The 28-year-old showcased material from his latest release, the six-song EP Dichotomy. Released a fortnight ago, the new offerings are a summer-ready selection of club bangers that are Basaad’s most accomplished work yet. Dichotomy topped Saudi Arabia’s iTunes chart and received airplay in both Turkey and Russia.
The EP also comes on the back of Basaad’s remix of American-Moroccan rapper French Montana’s latest hit, Unforgettable, which caught the attention of United States magazine Billboard in July as one of the best remixes of the summer.
It all makes for successful career development. Basaad has also launched his own label Coexist Records.
Dichotomy is Basaad’s first EP in five years and he says the songs were never meant to be collected as one body of work. “The original plan was to drop a song each week but I thought that what linked them together was they all had this summer feel,” he tells me. “But at the same time they all had their own different sounds.”
Alluding to its title, the new selection stretches Basaad’s sonic pallet. Can’t Let Go is a straight dance-pop song featuring the sultry refrains of up-and-coming American artist Camryn and a chorus created from chopped-up vocal samples. Another feature is the deft addition of oud riffs. The same regional twist can also be found in the trance track Emblem, which features the ney.

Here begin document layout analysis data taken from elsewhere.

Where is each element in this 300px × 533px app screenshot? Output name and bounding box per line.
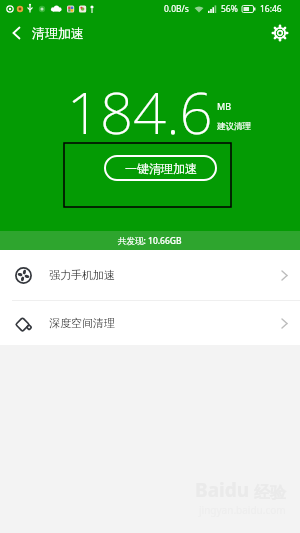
staticText: 经验	[254, 483, 286, 503]
staticText: 建议清理	[217, 121, 251, 132]
button[interactable]: 一键清理加速	[104, 155, 217, 181]
staticText: 一键清理加速	[125, 161, 197, 176]
button[interactable]	[260, 18, 300, 47]
button[interactable]	[0, 18, 32, 47]
staticText: Baidu	[195, 477, 250, 503]
staticText: 清理加速	[32, 25, 84, 41]
staticText: 184.6	[67, 72, 213, 151]
staticText: MB	[217, 100, 232, 112]
button[interactable]: 深度空间清理	[0, 301, 300, 345]
staticText: 56%	[221, 3, 238, 15]
button[interactable]: 强力手机加速	[0, 250, 300, 300]
staticText: 0.0B/s	[164, 3, 189, 15]
staticText: 深度空间清理	[49, 316, 115, 330]
staticText: 共发现: 10.66GB	[118, 235, 182, 247]
staticText: 强力手机加速	[49, 268, 115, 282]
staticText: 16:46	[260, 3, 282, 15]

Basaad says the new-found eastern elements to his work stem from the enthusiastic response to those he injected into his remix of Unforgettable. “A lot of people reached out to me wanting to know about the oud part of the song,” he says.

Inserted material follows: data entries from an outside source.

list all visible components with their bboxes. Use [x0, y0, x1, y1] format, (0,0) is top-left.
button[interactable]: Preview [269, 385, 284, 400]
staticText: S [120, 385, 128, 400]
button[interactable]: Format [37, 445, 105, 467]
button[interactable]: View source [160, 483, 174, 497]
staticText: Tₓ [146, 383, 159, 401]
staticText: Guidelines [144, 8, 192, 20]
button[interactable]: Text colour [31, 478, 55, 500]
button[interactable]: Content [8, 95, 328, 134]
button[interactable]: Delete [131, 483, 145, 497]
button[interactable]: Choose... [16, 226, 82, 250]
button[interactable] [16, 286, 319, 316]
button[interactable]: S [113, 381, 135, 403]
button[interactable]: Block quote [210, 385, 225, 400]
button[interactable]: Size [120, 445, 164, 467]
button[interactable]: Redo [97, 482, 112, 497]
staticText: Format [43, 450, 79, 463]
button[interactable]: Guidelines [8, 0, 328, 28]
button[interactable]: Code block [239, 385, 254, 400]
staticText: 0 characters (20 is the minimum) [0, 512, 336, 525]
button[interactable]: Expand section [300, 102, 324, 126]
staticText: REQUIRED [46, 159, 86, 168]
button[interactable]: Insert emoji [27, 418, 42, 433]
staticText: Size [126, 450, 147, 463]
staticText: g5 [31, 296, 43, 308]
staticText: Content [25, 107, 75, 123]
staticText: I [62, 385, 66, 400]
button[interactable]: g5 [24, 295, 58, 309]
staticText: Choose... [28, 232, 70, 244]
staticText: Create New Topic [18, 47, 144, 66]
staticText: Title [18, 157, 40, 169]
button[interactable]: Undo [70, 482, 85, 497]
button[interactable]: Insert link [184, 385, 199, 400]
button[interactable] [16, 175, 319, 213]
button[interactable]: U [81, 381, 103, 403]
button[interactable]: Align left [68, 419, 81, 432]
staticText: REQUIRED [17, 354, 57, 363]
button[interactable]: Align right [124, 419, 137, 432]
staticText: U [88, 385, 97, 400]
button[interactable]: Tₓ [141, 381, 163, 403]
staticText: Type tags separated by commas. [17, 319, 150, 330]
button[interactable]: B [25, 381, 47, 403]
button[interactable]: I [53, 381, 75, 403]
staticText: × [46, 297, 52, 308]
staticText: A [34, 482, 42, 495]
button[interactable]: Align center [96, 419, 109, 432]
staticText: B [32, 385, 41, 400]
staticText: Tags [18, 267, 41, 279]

“In a way, it is so basic to do. But at the same time, is all about how - as a producer - you use it. The more subtle the better. You need to find that sweet spot between the song being very oriental or too modern.”
Basaad says electronic artists are increasingly looking towards the east for sonic inspiration. “Artists like Diplo and Skrillex have been playing with these sounds for a while. Before them of course there was [US hip-hop producer] Timbaland who sampled a song by many Arab artists.
“I think these sounds from the Middle East, India and Asia does provide something extra to the track. It allows the song to sound more interesting and perhaps even mysterious. It definitely makes people stand up and take notice.”
Basaad also gets his share of attention for his background. Born in Jeddah to a Saudi father and Turkish mother, his interest in music began in his early teens when he purchased a beat box and keyboards. After learning the fundamentals, he then focused on production techniques and the musical algorithms that form the backbone of electronic dance music today. Performing regularly for nearly 10 years, Basaad says his world tours always finds him confounding stereotypes from the crowd.
“The promoters are normally chilled,” he says. “But I always meet people who would say, “Woah, I never met anyone from Saudi before.” And a lot of that is because they never been to our part of the world. I always tell them come and visit and see for yourself. Go to a place like the UAE with its diverse cultures and people living in harmony.”
While music performances remain virtually outlawed in the kingdom, Basaad says a large crop of Saudi musical talent is slowly coming to the fore. He describes Jeddah as the epicentre of that creative growth.
This was part of Basaad’s reasoning behind the launch of his music label Coexist Records. As well as the chance of being signed and having your career developed by Basaad and his team, new and established artists can use Coexist as an agent to release material through the label’s popular account with music platforms Beatport and Shazam. Basaad hopes the label will create a community of regional music fans in addition to shining a spotlight into the kingdom’s pool of talent.
“There are lot of young artists that sing so well that you really can’t believe it. And they are doing it on their own. Back in the day the idea was to get a record label to do things for them,” he says.
“Now it is like ‘No, I am going to do it alone. I will learn what I need and then drop my own EP. This is really great because they are not only developing themselves as an artist but as a business people themselves.”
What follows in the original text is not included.